→ TASK DESCRIPTION: Return every line of the listing, exactly as it reads.
-------- DATA FOR REVIEW --------
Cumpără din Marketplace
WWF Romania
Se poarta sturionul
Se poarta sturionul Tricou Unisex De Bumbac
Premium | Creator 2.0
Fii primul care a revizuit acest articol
--------
→ TASK SOLUTION:
Cumpără din Marketplace
WWF Romania
Se poarta sturionul
Se poarta sturionul Tricou Unisex De Bumbac
Premium | Creator 2.0
Fii primul care a revizuit acest articol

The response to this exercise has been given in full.